▶ [Work instructions]: Output all entries verbatim. Skip pictures.

[Dataset records]
-- Opening Marker --

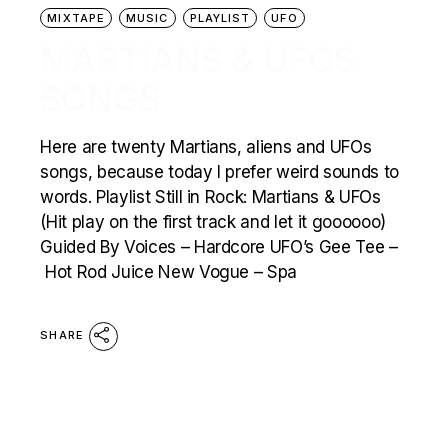
MIXTAPE
MUSIC
PLAYLIST
UFO
MARTIANS & UFOS
SONGS
Here are twenty Martians, aliens and UFOs
songs, because today I prefer weird sounds to
words. Playlist Still in Rock: Martians & UFOs
(Hit play on the first track and let it goooooo)
Guided By Voices – Hardcore UFO’s Gee Tee –
Hot Rod Juice New Vogue – Spa
SHARE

-- Closing Marker --

▶ [Answer space]:
MIXTAPE
MUSIC
PLAYLIST
UFO
MARTIANS & UFOS
SONGS
Here are twenty Martians, aliens and UFOs
songs, because today I prefer weird sounds to
words. Playlist Still in Rock: Martians & UFOs
(Hit play on the first track and let it goooooo)
Guided By Voices – Hardcore UFO’s Gee Tee –
Hot Rod Juice New Vogue – Spa
SHARE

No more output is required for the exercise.